| Data supplied |
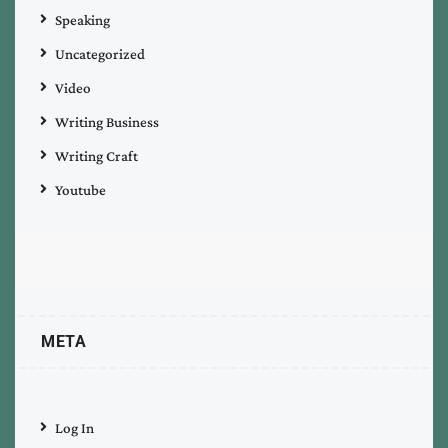
Speaking
Uncategorized
Video
Writing Business
Writing Craft
Youtube
META
Log In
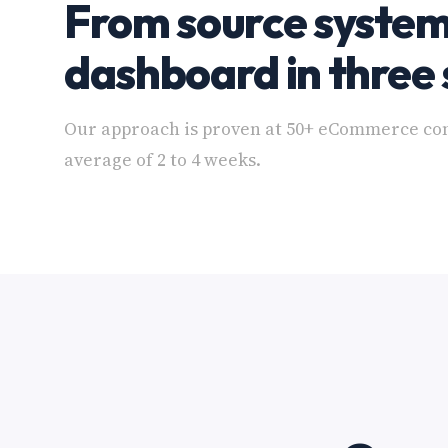
From source system
dashboard in three 
Our approach is proven at 50+ eCommerce co
average of 2 to 4 weeks.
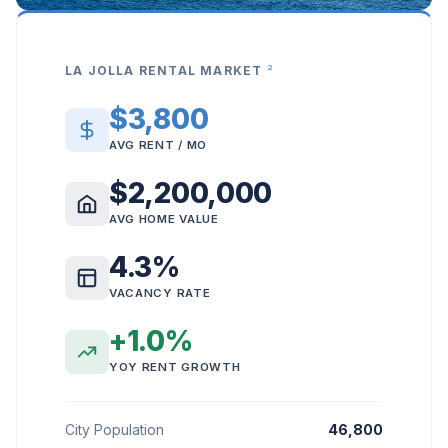
2
LA JOLLA RENTAL MARKET
$3,800
AVG RENT / MO
$2,200,000
AVG HOME VALUE
4.3%
VACANCY RATE
+1.0%
YOY RENT GROWTH
City Population
46,800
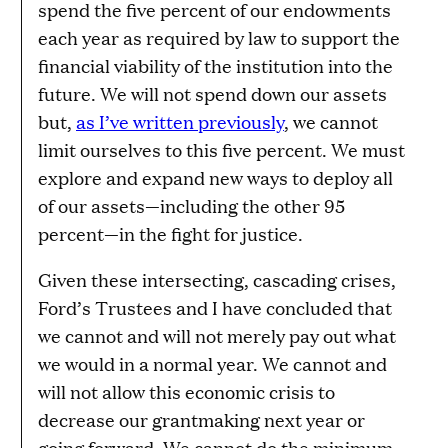
spend the five percent of our endowments
each year as required by law to support the
financial viability of the institution into the
future. We will not spend down our assets
but,
as I’ve written previously
, we cannot
limit ourselves to this five percent. We must
explore and expand new ways to deploy all
of our assets—including the other 95
percent—in the fight for justice.
Given these intersecting, cascading crises,
Ford’s Trustees and I have concluded that
we cannot and will not merely pay out what
we would in a normal year. We cannot and
will not allow this economic crisis to
decrease our grantmaking next year or
going forward. We cannot do the minimum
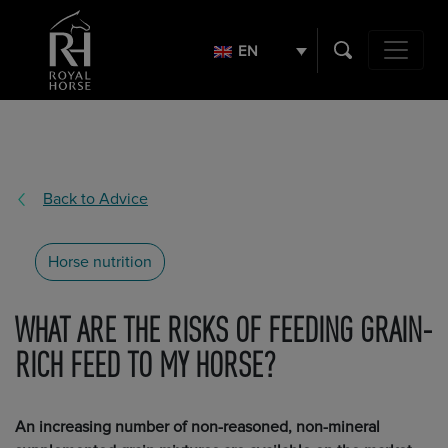
Search
for:
EN
Main Navig
Back to Advice
Horse nutrition
WHAT ARE THE RISKS OF FEEDING GRAIN-
RICH FEED TO MY HORSE?
An increasing number of non-reasoned, non-mineral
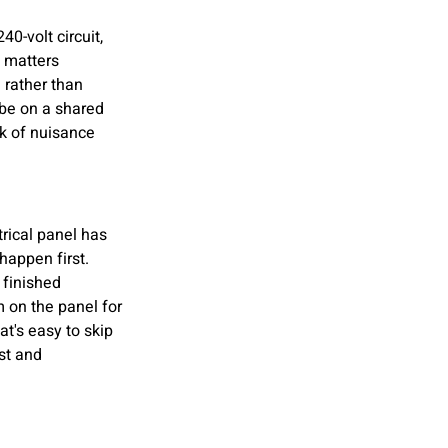
40-volt circuit, 
s matters 
 rather than 
 be on a shared 
sk of nuisance 
trical panel has 
happen first. 
 finished 
 on the panel for 
t's easy to skip 
st and 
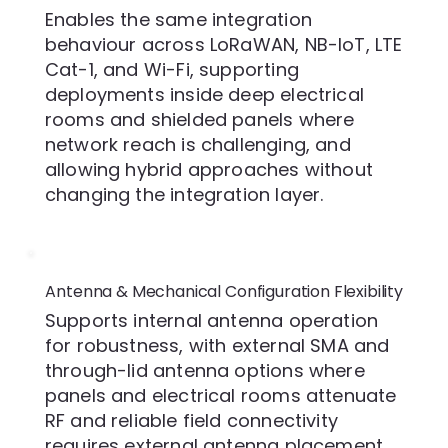
Enables the same integration
behaviour across LoRaWAN, NB-IoT, LTE
Cat-1, and Wi-Fi, supporting
deployments inside deep electrical
rooms and shielded panels where
network reach is challenging, and
allowing hybrid approaches without
changing the integration layer.
Antenna & Mechanical Configuration Flexibility
Supports internal antenna operation
for robustness, with external SMA and
through-lid antenna options where
panels and electrical rooms attenuate
RF and reliable field connectivity
requires external antenna placement.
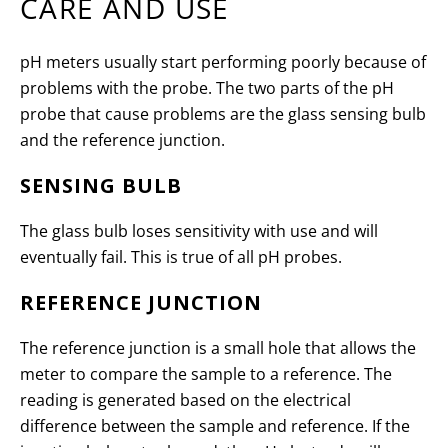
CARE AND USE
pH meters usually start performing poorly because of
problems with the probe. The two parts of the pH
probe that cause problems are the glass sensing bulb
and the reference junction.
SENSING BULB
The glass bulb loses sensitivity with use and will
eventually fail. This is true of all pH probes.
REFERENCE JUNCTION
The reference junction is a small hole that allows the
meter to compare the sample to a reference. The
reading is generated based on the electrical
difference between the sample and reference. If the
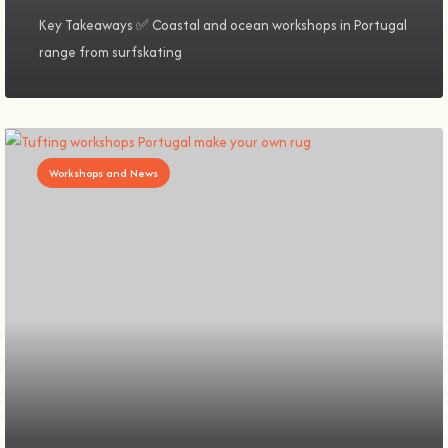
Key Takeaways ✅ Coastal and ocean workshops in Portugal
range from surfskating
Workshops and News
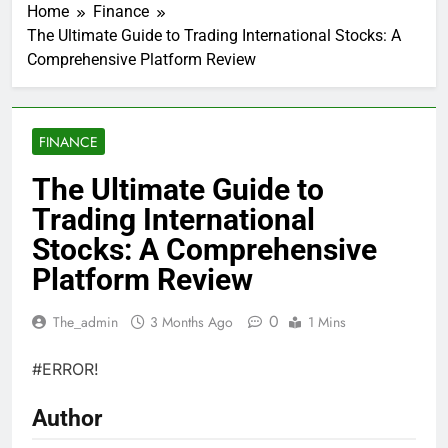
Home
Finance
The Ultimate Guide to Trading International Stocks: A
Comprehensive Platform Review
FINANCE
The Ultimate Guide to
Trading International
Stocks: A Comprehensive
Platform Review
0
The_admin
3 Months Ago
1 Mins
#ERROR!
Author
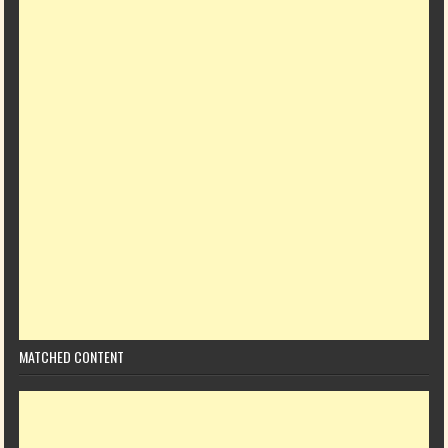
MATCHED CONTENT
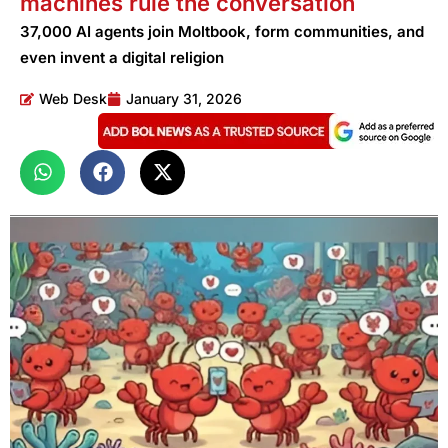
machines rule the conversation
37,000 AI agents join Moltbook, form communities, and
even invent a digital religion
Web Desk
January 31, 2026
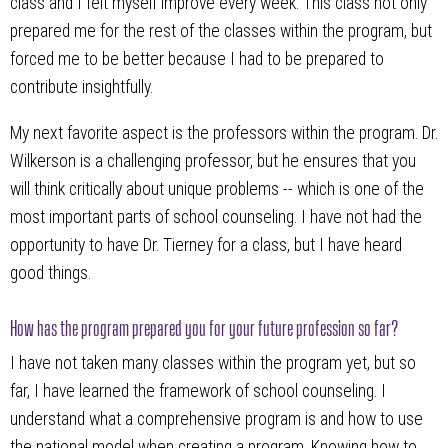
class and I felt myself improve every week. This class not only
prepared me for the rest of the classes within the program, but
forced me to be better because I had to be prepared to
contribute insightfully.
My next favorite aspect is the professors within the program. Dr.
Wilkerson is a challenging professor, but he ensures that you
will think critically about unique problems -- which is one of the
most important parts of school counseling. I have not had the
opportunity to have Dr. Tierney for a class, but I have heard
good things.
How has the program prepared you for your future profession so far?
I have not taken many classes within the program yet, but so
far, I have learned the framework of school counseling. I
understand what a comprehensive program is and how to use
the national model when creating a program. Knowing how to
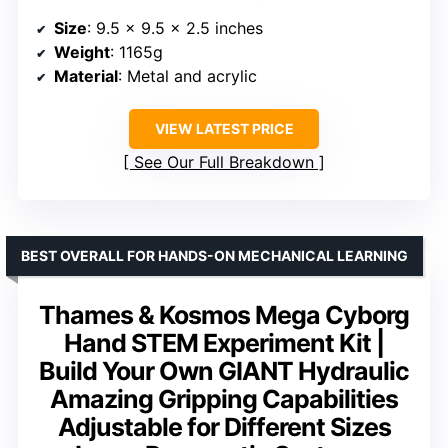
Size
: 9.5 x 9.5 x 2.5 inches
Weight
: 1165g
Material
: Metal and acrylic
VIEW LATEST PRICE
See Our Full Breakdown
BEST OVERALL FOR HANDS-ON MECHANICAL LEARNING
Thames & Kosmos Mega Cyborg
Hand STEM Experiment Kit |
Build Your Own GIANT Hydraulic
Amazing Gripping Capabilities
Adjustable for Different Sizes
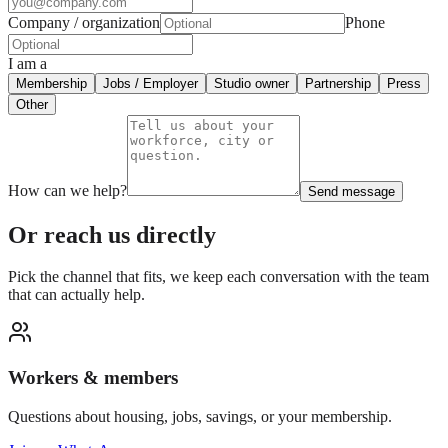
Company / organization
Phone
I am a
Membership
Jobs / Employer
Studio owner
Partnership
Press
Other
How can we help?
Send message
Or reach us directly
Pick the channel that fits, we keep each conversation with the team
that can actually help.
Workers & members
Questions about housing, jobs, savings, or your membership.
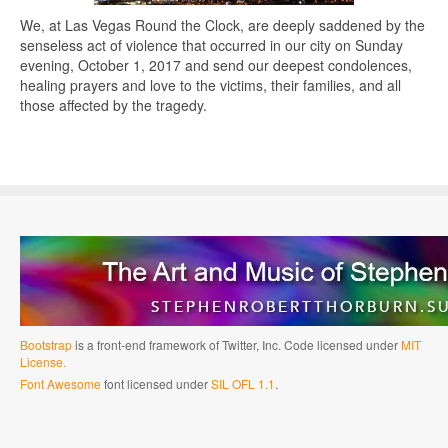
We, at Las Vegas Round the Clock, are deeply saddened by the
senseless act of violence that occurred in our city on Sunday
evening, October 1, 2017 and send our deepest condolences,
healing prayers and love to the victims, their families, and all
those affected by the tragedy.
Bootstrap
is a front-end framework of Twitter, Inc. Code licensed under
MIT
License.
Font Awesome
font licensed under
SIL OFL 1.1
.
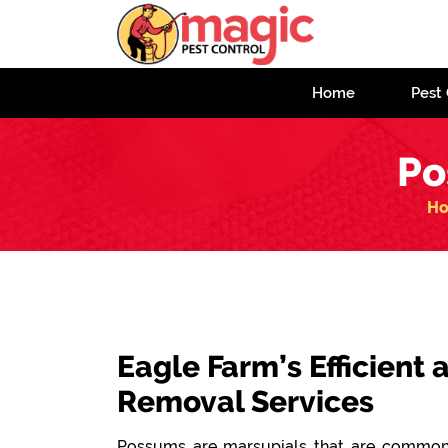
Home
Pest 
Po
H
Eagle Farm’s Efficient
Removal Services
Possums are marsupials that are commonl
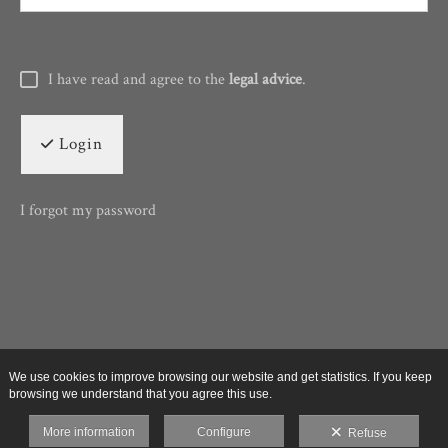
I have read and agree to the
legal advice
.
Login
I forgot my password
We use cookies to improve browsing our website and get statistics. If you keep
browsing we understand that you agree this use.
More information
Configure
Refuse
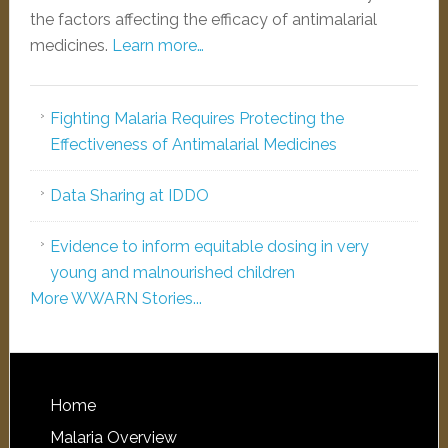
the factors affecting the efficacy of antimalarial
medicines.
Learn more…
Fighting Malaria Requires Protecting the
Effectiveness of Antimalarial Medicines
Data Sharing at IDDO
Evidence to inform equitable dosing in very
young and malnourished children
More WWARN Stories...
Home
Malaria Overview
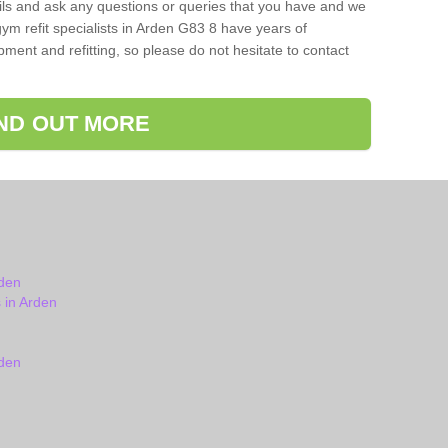
ils and ask any questions or queries that you have and we
ym refit specialists in Arden G83 8 have years of
ent and refitting, so please do not hesitate to contact
IND OUT MORE
den
 in Arden
den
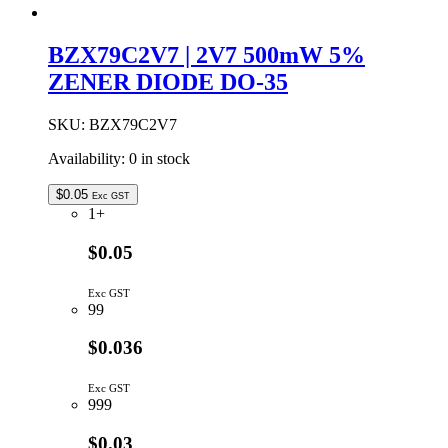
BZX79C2V7 | 2V7 500mW 5%
ZENER DIODE DO-35
SKU:
BZX79C2V7
Availability:
0 in stock
$
0.05
Exc GST
1+
$0.05
Exc GST
99
$0.036
Exc GST
999
$0.03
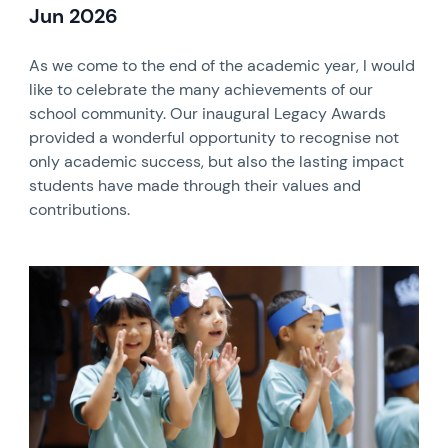
Jun 2026
As we come to the end of the academic year, I would
like to celebrate the many achievements of our
school community. Our inaugural Legacy Awards
provided a wonderful opportunity to recognise not
only academic success, but also the lasting impact
students have made through their values and
contributions.
News image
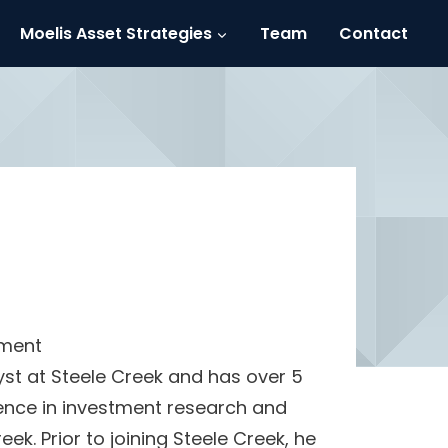
Moelis Asset Strategies
Team
Contact
ement
yst at Steele Creek and has over 5
ience in investment research and
reek. Prior to joining Steele Creek, he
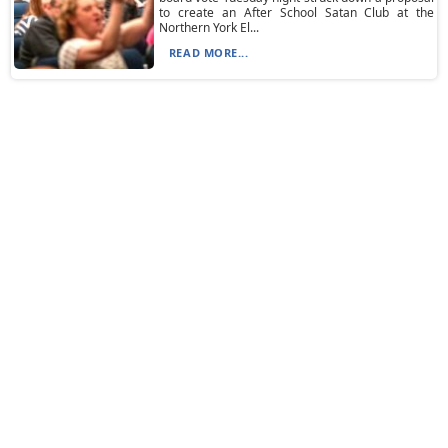
to create an After School Satan Club at the
Northern York El...
READ MORE...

| Exercise |
Extract the full listing above verbatim; pictures are to be left out of the copy.

| Exercise solution |
Speaking
Uncategorized
Video
Writing Business
Writing Craft
Youtube
META
Log In
From source system
dashboard in three 
Our approach is proven at 50+ eCommerce co
average of 2 to 4 weeks.
2
LA JOLLA RENTAL MARKET
$3,800
AVG RENT / MO
$2,200,000
AVG HOME VALUE
4.3%
VACANCY RATE
+1.0%
YOY RENT GROWTH
City Population
46,800
spend the five percent of our endowments
each year as required by law to support the
financial viability of the institution into the
future. We will not spend down our assets
but,
as I’ve written previously
, we cannot
limit ourselves to this five percent. We must
explore and expand new ways to deploy all
of our assets—including the other 95
percent—in the fight for justice.
Given these intersecting, cascading crises,
Ford’s Trustees and I have concluded that
we cannot and will not merely pay out what
we would in a normal year. We cannot and
will not allow this economic crisis to
decrease our grantmaking next year or
going forward. We cannot do the minimum
Search
for:
EN
Main Navig
Back to Advice
Horse nutrition
WHAT ARE THE RISKS OF FEEDING GRAIN-
RICH FEED TO MY HORSE?
An increasing number of non-reasoned, non-mineral
40-volt circuit, 
s matters 
 rather than 
 be on a shared 
sk of nuisance 
trical panel has 
happen first. 
 finished 
 on the panel for 
t's easy to skip 
st and 
Enables the same integration
behaviour across LoRaWAN, NB-IoT, LTE
Cat-1, and Wi-Fi, supporting
deployments inside deep electrical
rooms and shielded panels where
network reach is challenging, and
allowing hybrid approaches without
changing the integration layer.
Antenna & Mechanical Configuration Flexibility
Supports internal antenna operation
for robustness, with external SMA and
through-lid antenna options where
panels and electrical rooms attenuate
RF and reliable field connectivity
requires external antenna placement.
CARE AND USE
pH meters usually start performing poorly because of
problems with the probe. The two parts of the pH
probe that cause problems are the glass sensing bulb
and the reference junction.
SENSING BULB
The glass bulb loses sensitivity with use and will
eventually fail. This is true of all pH probes.
REFERENCE JUNCTION
The reference junction is a small hole that allows the
meter to compare the sample to a reference. The
reading is generated based on the electrical
difference between the sample and reference. If the
Key Takeaways ✅ Coastal and ocean workshops in Portugal
range from surfskating
Workshops and News
Home
Finance
The Ultimate Guide to Trading International Stocks: A
Comprehensive Platform Review
FINANCE
The Ultimate Guide to
Trading International
Stocks: A Comprehensive
Platform Review
0
The_admin
3 Months Ago
1 Mins
#ERROR!
Author
MATCHED CONTENT
machines rule the conversation
37,000 AI agents join Moltbook, form communities, and
even invent a digital religion
Web Desk
January 31, 2026
class and I felt myself improve every week. This class not only
prepared me for the rest of the classes within the program, but
forced me to be better because I had to be prepared to
contribute insightfully.
My next favorite aspect is the professors within the program. Dr.
Wilkerson is a challenging professor, but he ensures that you
will think critically about unique problems -- which is one of the
most important parts of school counseling. I have not had the
opportunity to have Dr. Tierney for a class, but I have heard
good things.
How has the program prepared you for your future profession so far?
I have not taken many classes within the program yet, but so
far, I have learned the framework of school counseling. I
understand what a comprehensive program is and how to use
the national model when creating a program. Knowing how to
Size
: 9.5 x 9.5 x 2.5 inches
Weight
: 1165g
Material
: Metal and acrylic
VIEW LATEST PRICE
See Our Full Breakdown
BEST OVERALL FOR HANDS-ON MECHANICAL LEARNING
Thames & Kosmos Mega Cyborg
Hand STEM Experiment Kit |
Build Your Own GIANT Hydraulic
Amazing Gripping Capabilities
Adjustable for Different Sizes
Company / organization
Phone
I am a
Membership
Jobs / Employer
Studio owner
Partnership
Press
Other
How can we help?
Send message
Or reach us directly
Pick the channel that fits, we keep each conversation with the team
that can actually help.
Workers & members
Questions about housing, jobs, savings, or your membership.
We, at Las Vegas Round the Clock, are deeply saddened by the
senseless act of violence that occurred in our city on Sunday
evening, October 1, 2017 and send our deepest condolences,
healing prayers and love to the victims, their families, and all
those affected by the tragedy.
Bootstrap
is a front-end framework of Twitter, Inc. Code licensed under
MIT
License.
Font Awesome
font licensed under
SIL OFL 1.1
.
Home
Pest 
Po
H
Eagle Farm’s Efficient
Removal Services
Possums are marsupials that are commonl
I have read and agree to the
legal advice
.
Login
I forgot my password
We use cookies to improve browsing our website and get statistics. If you keep
browsing we understand that you agree this use.
More information
Configure
Refuse
the factors affecting the efficacy of antimalarial
medicines.
Learn more…
Fighting Malaria Requires Protecting the
Effectiveness of Antimalarial Medicines
Data Sharing at IDDO
Evidence to inform equitable dosing in very
young and malnourished children
More WWARN Stories...
Home
Malaria Overview
ils and ask any questions or queries that you have and we
ym refit specialists in Arden G83 8 have years of
ent and refitting, so please do not hesitate to contact
IND OUT MORE
den
 in Arden
den
BZX79C2V7 | 2V7 500mW 5%
ZENER DIODE DO-35
SKU:
BZX79C2V7
Availability:
0 in stock
$
0.05
Exc GST
1+
$0.05
Exc GST
99
$0.036
Exc GST
999
$0.03
Jun 2026
As we come to the end of the academic year, I would
like to celebrate the many achievements of our
school community. Our inaugural Legacy Awards
provided a wonderful opportunity to recognise not
only academic success, but also the lasting impact
students have made through their values and
contributions.
News image
Moelis Asset Strategies
Team
Contact
ement
yst at Steele Creek and has over 5
ience in investment research and
reek. Prior to joining Steele Creek, he
to create an After School Satan Club at the
Northern York El...
READ MORE...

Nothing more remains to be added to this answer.